As the name implies, such a place is a now-you-see-it-now-you-don’t phenomenon. It’s little more than a poorly drained depression in the land, and the spring rain pours in as winter recedes. Life awakens from dormant forms buried in the ground: fairy shrimp, daphnia, copepods. When summer heat arrives, slowly, pools like this wither and dry.
In fact, it’s likely that a visitor would mistake the ephemeral pond outside the Wehr Nature Center for a muddy puddle.

On a cool day in mid-March, spring has not yet mounted its verdant, vibrant push. Yet this dark pool is building momentum, waking spores and larvae and gathering eggs. A clamor of frog calls rises. “They sound like cackling old men in the woods,” Julia Robson says, identifying them as wood frogs before asking, “Ready for some fun?” Clad in thigh-length waders and a quilted dark Milwaukee County Parks sweatshirt, Robson picks her way through the underbrush to the sodden edge.

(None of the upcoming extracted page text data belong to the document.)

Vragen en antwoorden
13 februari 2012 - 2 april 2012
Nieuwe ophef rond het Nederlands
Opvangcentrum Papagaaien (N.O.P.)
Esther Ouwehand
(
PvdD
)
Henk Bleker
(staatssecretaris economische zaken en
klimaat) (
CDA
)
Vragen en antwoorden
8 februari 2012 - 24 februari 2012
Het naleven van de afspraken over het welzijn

These pools serve as essential incubators for the tiny critters that call them home. In Wisconsin, they are as crucial to some amphibians and their wetland companions as coral reefs are to fish in the sea – a place to spawn, a place to get big enough to brave the wider world. Their importance to the ecosystem explains why a growing crew of scientists, both professionals and citizens, takes to the marshy landscape each spring to catalog and protect what lurks within.

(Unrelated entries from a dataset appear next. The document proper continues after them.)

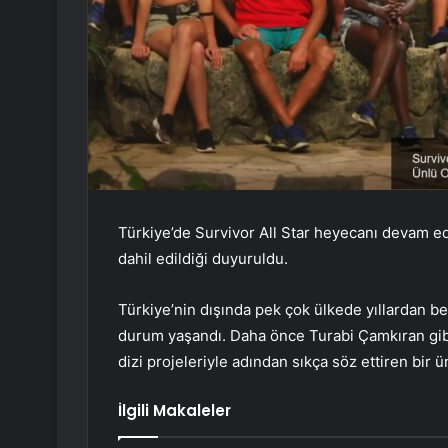
Türkiye’de Survivor All Star heyecanı devam e
dahil edildiği duyuruldu.
Türkiye’nin dışında pek çok ülkede yıllardan b
durum yaşandı. Daha önce Turabi Çamkıran gibi i
dizi projeleriyle adından sıkça söz ettiren bir ü
İlgili Makaleler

Robson’s title is assistant natural areas coordinator, but her metier is clearly mud. “It’s like every year I have to learn to walk again,” she laughs as her feet feel along the bottom, invisible under the turbid slosh of mud and dead leaves. She’s learned the hard way that it can get suddenly, surprisingly deep: “You’re not a wetland monitor until you fill your waders.”